Summary
assuming that section 837.05, Florida Statutes, which criminalizes reporting false information "concerning the alleged commission of a capital felony," applied to reports of sexual battery on children under twelve because "[i]f the reports had been correct, the doctor would have been guilty of capital felonies"
Summary of this case from State v. KwitowskiOpinion
No. 2D03-2853.
February 18, 2005.
Appeal from the Circuit Court, Lee County, William J. Nelson, J.
Laura Griffin, Ponte Vedra Beach, for Appellant.
Charles J. Crist, Jr., Attorney General, Tallahassee, and Marilyn Muir Beccue, Assistant Attorney General, Tampa, for Appellee.
Joanne Lee Boland appeals a judgment and sentence for falsely reporting a capital felony to a law enforcement officer. We conclude that the trial court erred in failing to give an instruction on a necessarily lesser-included offense as requested by Ms. Boland. Accordingly, we reverse and remand for a new trial.
Ms. Boland called a deputy at the Lee County Sheriff's Office on September 4, 2002, and reported that a local doctor was molesting his own children. The children were quite young. If the reports had been correct, the doctor would have been guilty of capital felonies. See § 794.011(2)(a), Fla. Stat. (2002). The deputy treated the report seriously, and a full investigation ensued. During the investigation, it became clear that Ms. Boland suffered from serious psychological problems and that her report was false. As a result of this false report, the State charged Ms. Boland with knowingly giving false information about a capital felony to the deputy in violation of section 837.05(2), Florida Statutes (2002), a third-degree felony.
Ms. Boland's mental status was a major issue at all times during this prosecution. An expert who declared her competent to proceed shortly before trial changed his mind when he received additional information posttrial. Another expert retained following the trial described Ms. Boland as psychotic and suffering from periods of paranoid delusions. Nevertheless, Ms. Boland's counsel did not present an insanity defense. Rather, at trial the primary issue was whether Ms. Boland knew that she was making a false report.
During the charge conference, Ms. Boland requested that the court instruct the jury on the misdemeanor offense of "false report of commission of crimes" described in section 817.49, Florida Statutes (2002), asserting that this was a lesser-included offense of the offense described in section 837.05(2). The trial court denied the request.

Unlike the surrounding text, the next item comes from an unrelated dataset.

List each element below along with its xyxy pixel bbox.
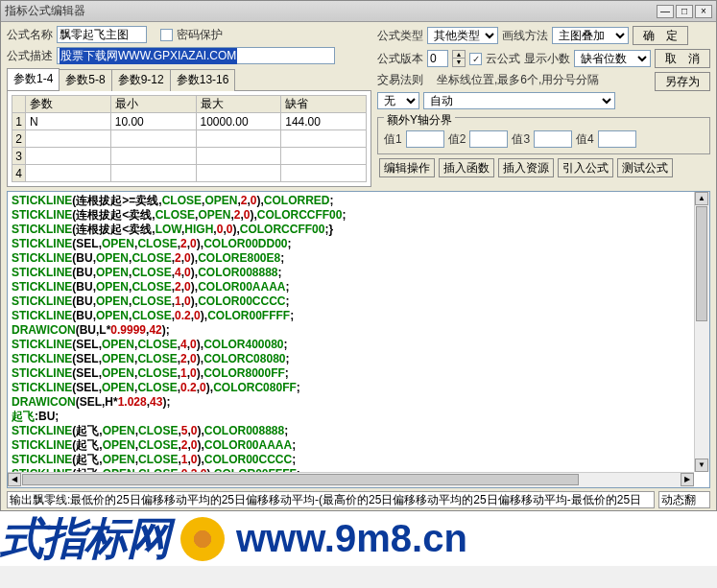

The jury convicted Ms. Boland as charged. At the sentencing hearing, the trial court adjudicated Ms. Boland guilty of the charged offense and sentenced Ms. Boland to a true split sentence of twenty-one months' incarceration, fully suspended, and five years' probation.

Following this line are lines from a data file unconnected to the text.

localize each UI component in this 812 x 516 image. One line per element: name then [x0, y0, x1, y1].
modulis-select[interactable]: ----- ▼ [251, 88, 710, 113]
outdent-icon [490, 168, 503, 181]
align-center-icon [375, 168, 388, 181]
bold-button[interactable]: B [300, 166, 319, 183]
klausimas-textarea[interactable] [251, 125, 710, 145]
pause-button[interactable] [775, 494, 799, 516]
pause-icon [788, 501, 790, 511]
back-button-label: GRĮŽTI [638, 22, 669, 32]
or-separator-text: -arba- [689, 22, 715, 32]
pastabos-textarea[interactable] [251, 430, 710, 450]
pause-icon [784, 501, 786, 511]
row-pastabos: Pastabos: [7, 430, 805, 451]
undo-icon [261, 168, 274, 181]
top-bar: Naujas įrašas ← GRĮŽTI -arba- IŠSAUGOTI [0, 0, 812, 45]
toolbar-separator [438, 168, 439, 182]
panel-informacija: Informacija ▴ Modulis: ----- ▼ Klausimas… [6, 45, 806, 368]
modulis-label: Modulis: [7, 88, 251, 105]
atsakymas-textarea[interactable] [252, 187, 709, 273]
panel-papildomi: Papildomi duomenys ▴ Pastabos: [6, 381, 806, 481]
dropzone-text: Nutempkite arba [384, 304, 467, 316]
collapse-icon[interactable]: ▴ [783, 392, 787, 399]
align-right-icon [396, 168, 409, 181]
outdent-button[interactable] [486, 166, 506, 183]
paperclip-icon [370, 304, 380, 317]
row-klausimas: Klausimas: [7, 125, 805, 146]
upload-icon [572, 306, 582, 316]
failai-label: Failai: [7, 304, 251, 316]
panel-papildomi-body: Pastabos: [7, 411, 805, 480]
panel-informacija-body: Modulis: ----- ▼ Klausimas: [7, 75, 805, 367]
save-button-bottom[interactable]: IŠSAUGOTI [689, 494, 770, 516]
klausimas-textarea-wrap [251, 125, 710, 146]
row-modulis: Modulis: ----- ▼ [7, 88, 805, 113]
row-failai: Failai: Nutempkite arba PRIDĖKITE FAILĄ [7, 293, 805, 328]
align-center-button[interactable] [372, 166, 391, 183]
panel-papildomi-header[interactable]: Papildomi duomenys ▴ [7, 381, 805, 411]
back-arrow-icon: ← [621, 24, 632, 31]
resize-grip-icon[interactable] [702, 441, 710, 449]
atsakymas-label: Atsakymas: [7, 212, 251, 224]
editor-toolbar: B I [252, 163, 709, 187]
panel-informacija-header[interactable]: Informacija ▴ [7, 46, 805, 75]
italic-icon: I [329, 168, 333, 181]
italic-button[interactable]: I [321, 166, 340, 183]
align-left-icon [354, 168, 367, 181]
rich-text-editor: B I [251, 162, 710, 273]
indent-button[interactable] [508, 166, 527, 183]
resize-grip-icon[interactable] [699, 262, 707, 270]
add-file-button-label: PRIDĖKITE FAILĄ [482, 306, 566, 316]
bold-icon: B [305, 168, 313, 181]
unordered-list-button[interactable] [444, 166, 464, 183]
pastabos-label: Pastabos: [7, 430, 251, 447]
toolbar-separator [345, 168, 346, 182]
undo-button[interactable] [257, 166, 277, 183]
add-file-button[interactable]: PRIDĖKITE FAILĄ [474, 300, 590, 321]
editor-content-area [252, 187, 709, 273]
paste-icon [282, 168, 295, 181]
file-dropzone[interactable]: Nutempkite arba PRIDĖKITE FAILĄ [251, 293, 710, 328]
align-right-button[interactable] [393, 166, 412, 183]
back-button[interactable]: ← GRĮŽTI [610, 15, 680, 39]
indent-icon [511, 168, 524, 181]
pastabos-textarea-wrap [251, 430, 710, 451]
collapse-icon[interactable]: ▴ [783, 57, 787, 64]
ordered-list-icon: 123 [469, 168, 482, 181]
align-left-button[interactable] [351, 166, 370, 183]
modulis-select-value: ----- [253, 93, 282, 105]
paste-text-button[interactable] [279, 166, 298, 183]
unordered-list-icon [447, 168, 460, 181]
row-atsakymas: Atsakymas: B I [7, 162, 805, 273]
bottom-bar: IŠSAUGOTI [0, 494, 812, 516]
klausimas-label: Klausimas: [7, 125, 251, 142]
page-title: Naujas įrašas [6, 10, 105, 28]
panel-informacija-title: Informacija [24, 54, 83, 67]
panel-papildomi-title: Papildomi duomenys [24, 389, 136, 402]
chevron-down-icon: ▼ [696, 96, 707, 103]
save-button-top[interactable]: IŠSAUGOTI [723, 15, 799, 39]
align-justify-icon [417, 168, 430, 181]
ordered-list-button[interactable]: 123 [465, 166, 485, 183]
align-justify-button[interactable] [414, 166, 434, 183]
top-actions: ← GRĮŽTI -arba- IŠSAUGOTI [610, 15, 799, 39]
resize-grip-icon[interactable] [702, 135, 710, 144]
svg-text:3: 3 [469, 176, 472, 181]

In this appeal, Ms. Boland raises several issues. We find no merit in her argument that the trial court should have granted a judgment of acquittal. The State presented a prima facie case, and Ms. Boland did not present an insanity defense to the charge. See Fla.R.Crim.P. 3.216; Yohn v. State, 476 So.2d 123, 126 (Fla. 1985) (recognizing rebuttable presumption that a defendant is sane until there is evidence of insanity sufficient to present a reasonable doubt of sanity in the minds of the jurors). Of the remaining issues presented, we conclude the dispositive issue concerns the failure of the trial court to instruct on a lesser offense.
Ms. Boland was charged with a violation of section 837.05(2). That statute is included in the chapter addressing the topic of perjury and is entitled "False reports to law enforcement authorities." It states:
(2) Whoever knowingly gives false information to a law enforcement officer concerning the alleged commission of a capital felony, commits a felony of the third degree, punishable as provided in s. 775.082, s. 775.083, or s. 775.084.

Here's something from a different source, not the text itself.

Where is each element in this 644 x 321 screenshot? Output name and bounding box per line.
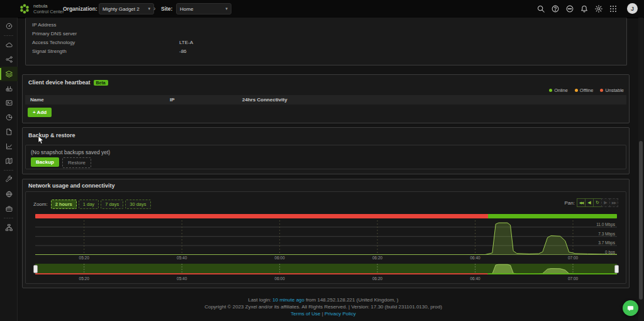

This offense is a relatively new crime, having been created by the legislature in 1997. See ch. 97-90, § 5, Laws of Fla. Prior to 1997, section 837.05 contained only one subsection, which was similar to the current subsection 837.05(1). That subsection now provides:
(1) Except as provided in subsection (2), whoever knowingly gives false information to any law enforcement officer concerning the alleged commission of any crime, commits a misdemeanor of the first degree, punishable as provided in s. 775.082 or s. 775.083.
Subsection 837.05(1) establishes an offense that is virtually identical to the offense defined in section 817.49. That offense, which is included in the chapter addressing the topic of fraudulent practices, states:
Whoever willfully imparts, conveys or causes to be imparted or conveyed to any law enforcement officer false information or reports concerning the alleged commission of any crime under the laws of this state, knowing such information or report to be false, in that no such crime had actually been committed, shall upon conviction thereof be guilty of a misdemeanor of the first degree, punishable as provided in s. 775.082 or s. 775.083.
Perhaps the only difference between the misdemeanor offenses described in section 837.05(1) and section 817.49 is that the latter would appear to permit a conviction for indirectly providing false information to a police officer, while the former might be interpreted as requiring the defendant to directly give the information to the officer.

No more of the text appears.